_Data to process_:
================================
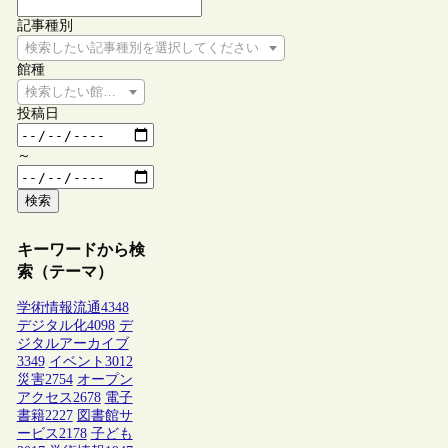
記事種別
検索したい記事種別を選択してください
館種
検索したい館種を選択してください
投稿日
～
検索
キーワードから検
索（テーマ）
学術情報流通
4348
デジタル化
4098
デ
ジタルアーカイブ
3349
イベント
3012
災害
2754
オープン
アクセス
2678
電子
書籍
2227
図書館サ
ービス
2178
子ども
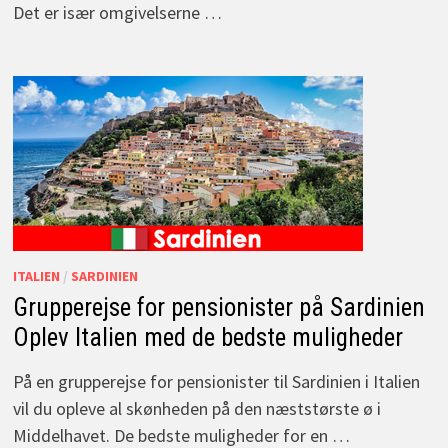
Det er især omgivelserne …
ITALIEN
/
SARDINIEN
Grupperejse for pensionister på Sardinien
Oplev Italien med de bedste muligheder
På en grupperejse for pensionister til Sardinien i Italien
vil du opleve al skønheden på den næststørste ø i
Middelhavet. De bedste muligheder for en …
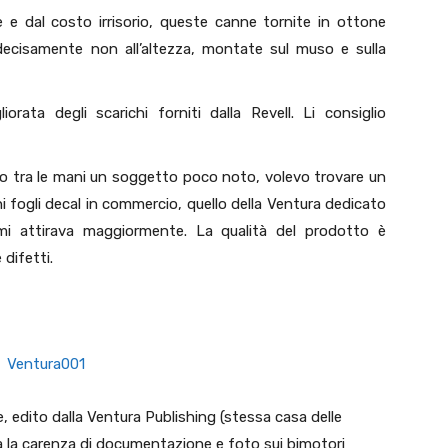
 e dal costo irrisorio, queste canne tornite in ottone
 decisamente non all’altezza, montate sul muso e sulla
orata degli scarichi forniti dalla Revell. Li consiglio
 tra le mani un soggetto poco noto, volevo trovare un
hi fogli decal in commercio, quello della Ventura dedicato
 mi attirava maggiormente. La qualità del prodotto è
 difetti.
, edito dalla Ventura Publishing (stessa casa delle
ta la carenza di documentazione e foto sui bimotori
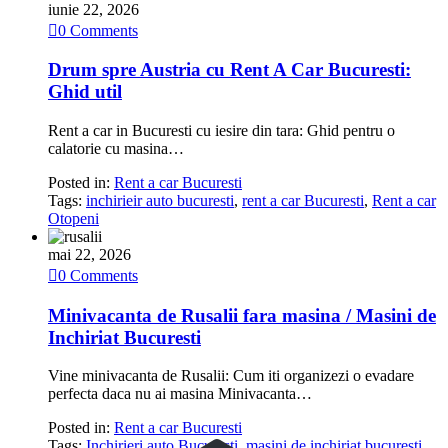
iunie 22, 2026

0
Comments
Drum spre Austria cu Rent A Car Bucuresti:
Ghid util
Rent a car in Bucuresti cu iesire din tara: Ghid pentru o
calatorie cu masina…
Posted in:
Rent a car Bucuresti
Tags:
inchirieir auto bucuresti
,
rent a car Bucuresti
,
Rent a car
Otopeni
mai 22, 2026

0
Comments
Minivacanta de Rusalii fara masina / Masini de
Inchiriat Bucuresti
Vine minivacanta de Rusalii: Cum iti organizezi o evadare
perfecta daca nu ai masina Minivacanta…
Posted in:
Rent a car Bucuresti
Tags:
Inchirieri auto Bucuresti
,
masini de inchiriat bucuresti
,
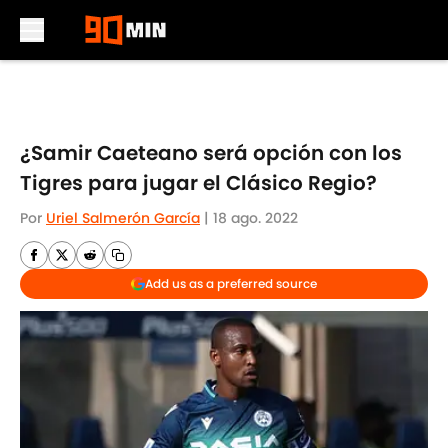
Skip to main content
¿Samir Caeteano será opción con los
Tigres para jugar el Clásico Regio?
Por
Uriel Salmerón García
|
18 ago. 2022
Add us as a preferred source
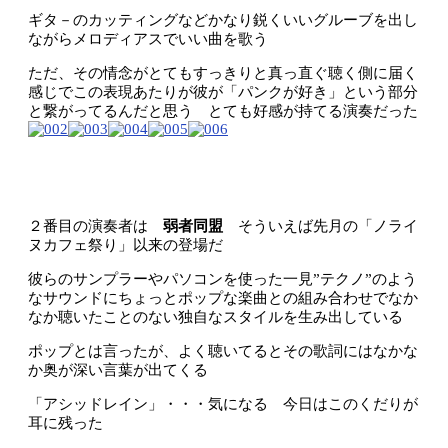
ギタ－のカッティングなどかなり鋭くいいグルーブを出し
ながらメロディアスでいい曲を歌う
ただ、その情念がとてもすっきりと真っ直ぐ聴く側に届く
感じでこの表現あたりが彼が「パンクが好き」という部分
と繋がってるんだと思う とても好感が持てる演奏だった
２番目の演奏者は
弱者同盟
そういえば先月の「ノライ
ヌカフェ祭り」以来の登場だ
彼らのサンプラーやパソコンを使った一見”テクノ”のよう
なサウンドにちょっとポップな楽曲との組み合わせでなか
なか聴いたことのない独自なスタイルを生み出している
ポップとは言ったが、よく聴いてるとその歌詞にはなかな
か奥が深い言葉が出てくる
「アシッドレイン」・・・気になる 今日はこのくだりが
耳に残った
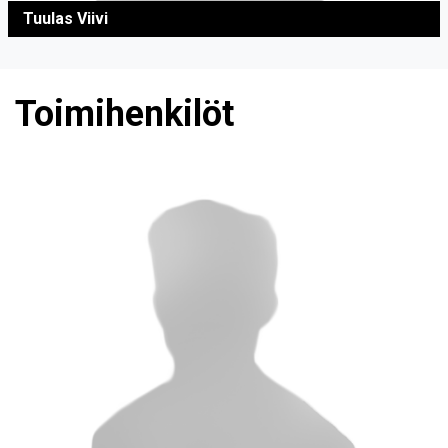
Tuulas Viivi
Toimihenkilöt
================================
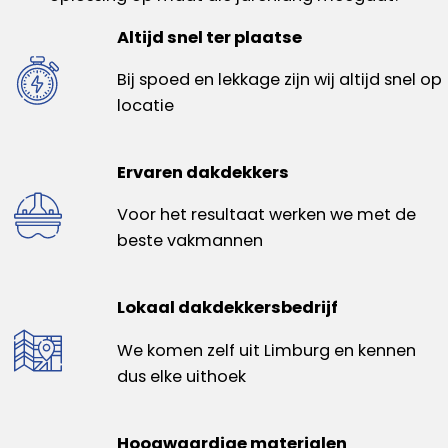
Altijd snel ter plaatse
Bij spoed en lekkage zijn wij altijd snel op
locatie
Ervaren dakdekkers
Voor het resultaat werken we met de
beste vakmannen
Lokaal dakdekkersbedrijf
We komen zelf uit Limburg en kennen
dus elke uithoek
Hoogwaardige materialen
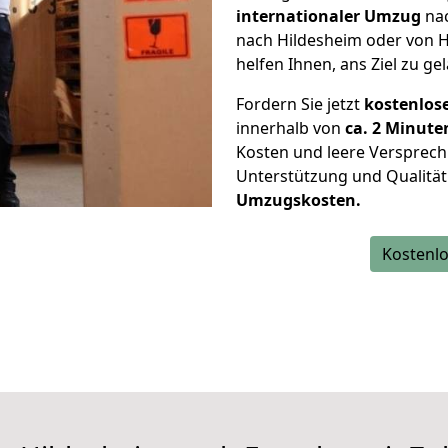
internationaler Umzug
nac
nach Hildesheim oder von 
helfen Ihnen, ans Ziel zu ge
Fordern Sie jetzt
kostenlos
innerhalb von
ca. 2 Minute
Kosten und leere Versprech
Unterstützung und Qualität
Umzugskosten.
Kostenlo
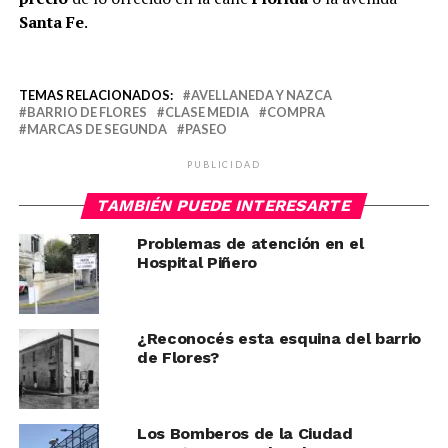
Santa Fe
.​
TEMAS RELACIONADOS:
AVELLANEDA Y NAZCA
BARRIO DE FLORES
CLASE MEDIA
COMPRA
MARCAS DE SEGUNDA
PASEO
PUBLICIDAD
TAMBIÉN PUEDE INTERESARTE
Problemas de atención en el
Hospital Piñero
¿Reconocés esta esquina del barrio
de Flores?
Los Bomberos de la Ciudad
================================
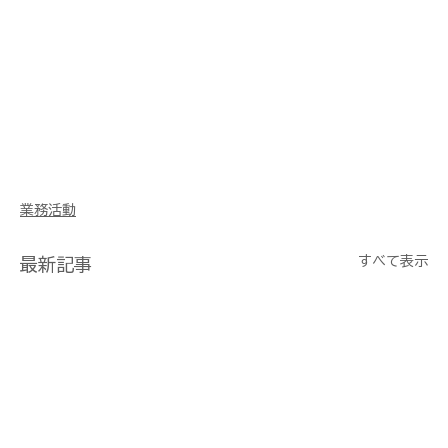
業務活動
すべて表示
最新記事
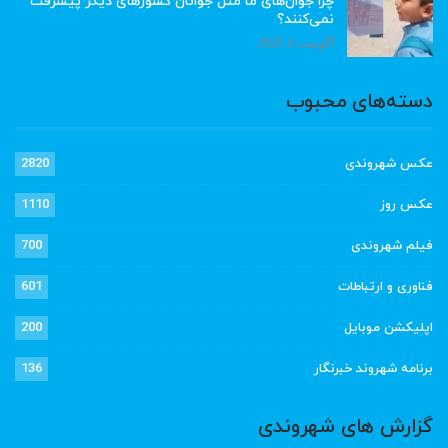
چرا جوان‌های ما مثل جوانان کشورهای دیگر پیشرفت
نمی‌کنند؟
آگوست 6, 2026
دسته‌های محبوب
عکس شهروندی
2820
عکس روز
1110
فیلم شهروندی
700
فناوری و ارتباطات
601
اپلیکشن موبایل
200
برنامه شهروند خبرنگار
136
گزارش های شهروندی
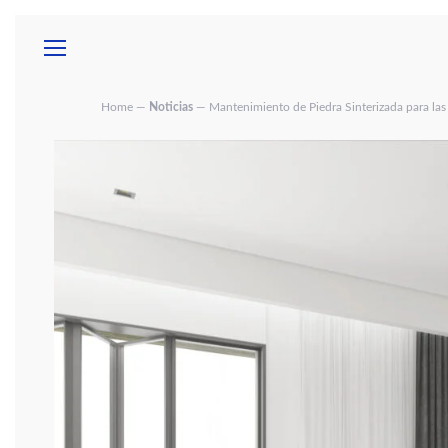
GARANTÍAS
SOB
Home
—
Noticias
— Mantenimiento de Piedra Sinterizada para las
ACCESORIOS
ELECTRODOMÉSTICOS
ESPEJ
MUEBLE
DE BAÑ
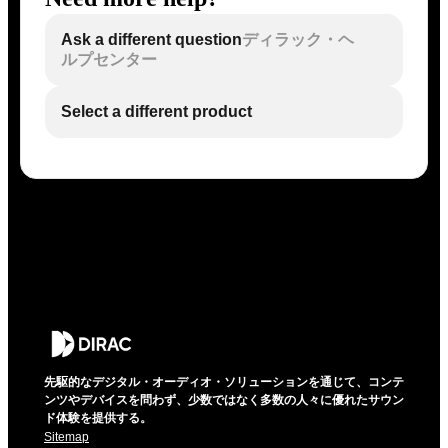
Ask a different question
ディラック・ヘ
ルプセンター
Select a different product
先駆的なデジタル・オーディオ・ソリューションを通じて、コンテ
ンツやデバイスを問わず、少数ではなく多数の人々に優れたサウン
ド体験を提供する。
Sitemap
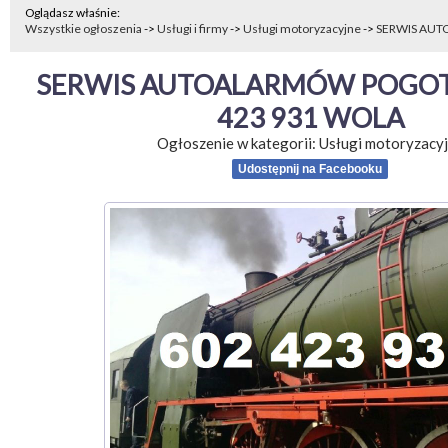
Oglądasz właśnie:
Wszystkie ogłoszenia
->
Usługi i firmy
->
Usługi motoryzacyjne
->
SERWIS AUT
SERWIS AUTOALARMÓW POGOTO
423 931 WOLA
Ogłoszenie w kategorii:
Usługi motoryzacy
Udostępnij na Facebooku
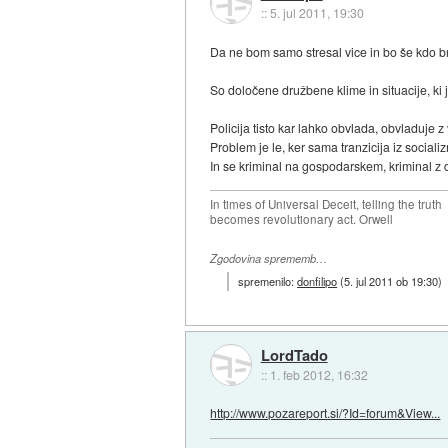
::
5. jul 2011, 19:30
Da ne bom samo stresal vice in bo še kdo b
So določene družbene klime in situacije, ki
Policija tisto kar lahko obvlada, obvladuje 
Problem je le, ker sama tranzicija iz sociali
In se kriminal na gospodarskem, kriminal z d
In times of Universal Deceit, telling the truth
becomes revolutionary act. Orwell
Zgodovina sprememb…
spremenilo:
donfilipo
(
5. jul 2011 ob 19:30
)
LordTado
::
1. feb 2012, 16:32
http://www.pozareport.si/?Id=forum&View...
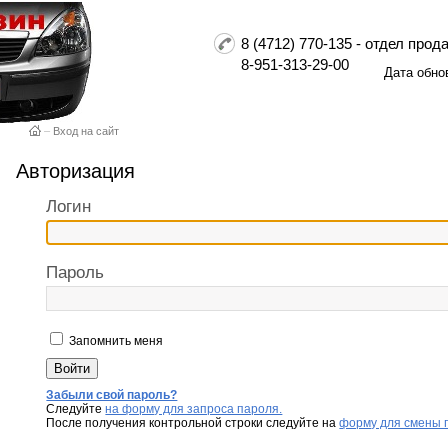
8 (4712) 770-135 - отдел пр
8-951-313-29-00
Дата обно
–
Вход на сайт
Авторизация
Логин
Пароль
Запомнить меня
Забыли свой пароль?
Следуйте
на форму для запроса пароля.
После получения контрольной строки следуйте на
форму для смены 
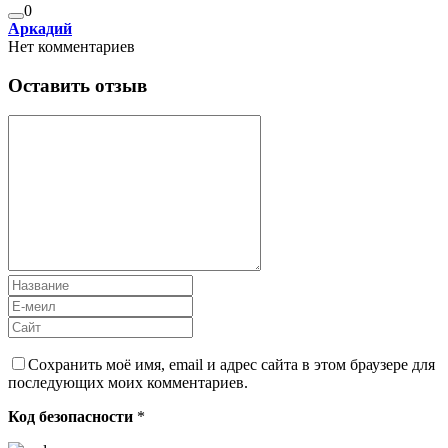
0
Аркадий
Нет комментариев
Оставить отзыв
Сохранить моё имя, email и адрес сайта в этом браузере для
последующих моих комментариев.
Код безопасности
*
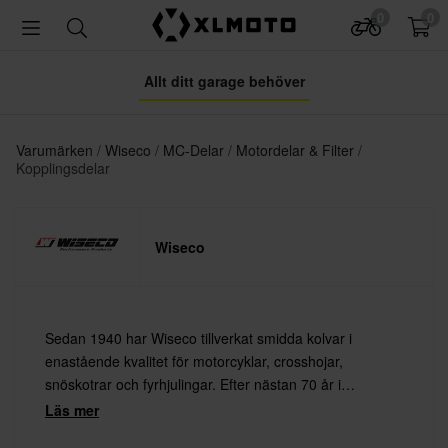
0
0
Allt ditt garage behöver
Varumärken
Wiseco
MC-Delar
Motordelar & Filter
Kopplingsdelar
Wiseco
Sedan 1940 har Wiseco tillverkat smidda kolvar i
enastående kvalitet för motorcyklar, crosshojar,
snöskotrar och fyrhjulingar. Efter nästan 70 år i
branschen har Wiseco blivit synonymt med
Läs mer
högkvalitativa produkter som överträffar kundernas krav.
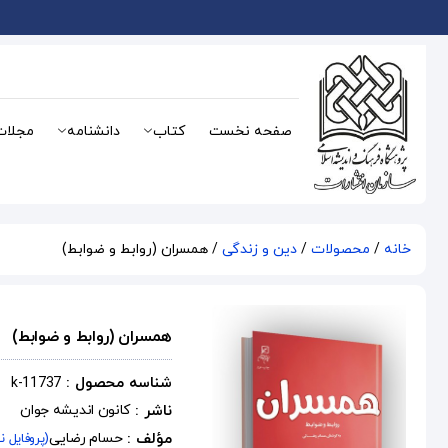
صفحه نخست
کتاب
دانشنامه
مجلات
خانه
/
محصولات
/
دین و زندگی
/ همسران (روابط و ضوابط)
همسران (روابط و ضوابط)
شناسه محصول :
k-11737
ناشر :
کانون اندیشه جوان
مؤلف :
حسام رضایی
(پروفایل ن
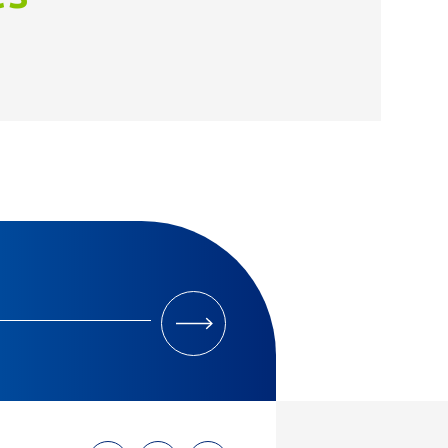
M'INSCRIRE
================================
_What to do_: Return every line of the data above in which "форму" appears.

_Result of the task_:
на форму для запроса пароля.
форму для смены 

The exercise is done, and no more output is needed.